==== MATERIALS PROVIDED ====

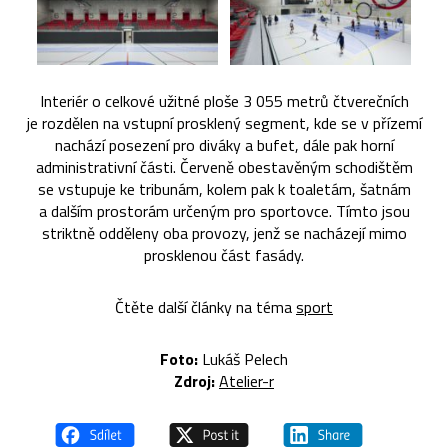
Interiér o celkové užitné ploše 3 055 metrů čtverečních
je rozdělen na vstupní prosklený segment, kde se v přízemí
nachází posezení pro diváky a bufet, dále pak horní
administrativní části. Červeně obestavěným schodištěm
se vstupuje ke tribunám, kolem pak k toaletám, šatnám
a dalším prostorám určeným pro sportovce. Tímto jsou
striktně odděleny oba provozy, jenž se nacházejí mimo
prosklenou část fasády.
Čtěte další články na téma
sport
Foto:
Lukáš Pelech
Zdroj:
Atelier-r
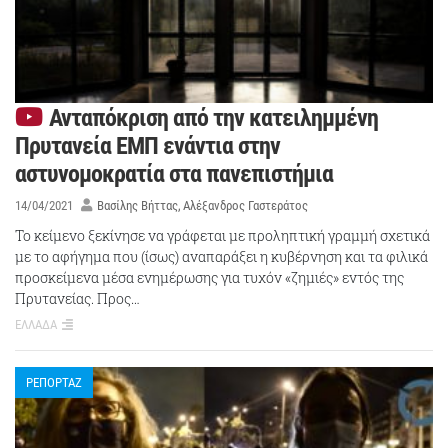
Ανταπόκριση από την κατειλημμένη
Πρυτανεία ΕΜΠ ενάντια στην
αστυνομοκρατία στα πανεπιστήμια
14/04/2021
Βασίλης Βήττας
Αλέξανδρος Γαστεράτος
Το κείμενο ξεκίνησε να γράφεται με προληπτική γραμμή σχετικά
με το αφήγημα που (ίσως) αναπαράξει η κυβέρνηση και τα φιλικά
προσκείμενα μέσα ενημέρωσης για τυχόν «ζημιές» εντός της
Πρυτανείας. Προς…
ΕΛΛΑΔΑ
ΡΕΠΟΡΤΑΖ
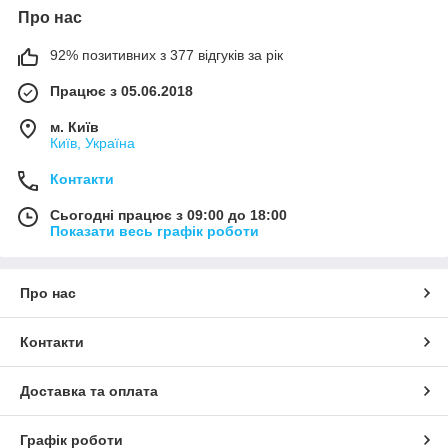
Про нас
92% позитивних з 377 відгуків за рік
Працює з 05.06.2018
м. Київ
Київ, Україна
Контакти
Сьогодні працює з 09:00 до 18:00
Показати весь графік роботи
Про нас
Контакти
Доставка та оплата
Графік роботи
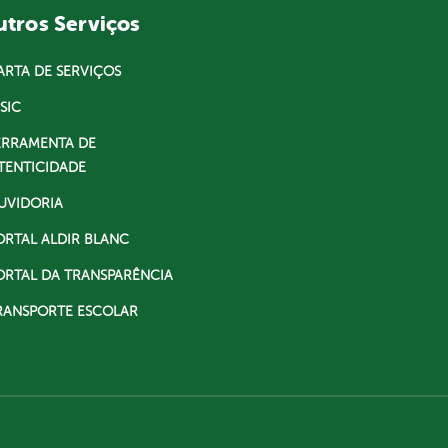
tros Serviços
ARTA DE SERVIÇOS
SIC
ERRAMENTA DE
TENTICIDADE
UVIDORIA
ORTAL ALDIR BLANC
ORTAL DA TRANSPARÊNCIA
RANSPORTE ESCOLAR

====

EXERCISE AIM
Which lines in the listing hold the word "ORTAL"? Copy them out.

SOLUTION
ORTAL ALDIR BLANC
ORTAL DA TRANSPARÊNCIA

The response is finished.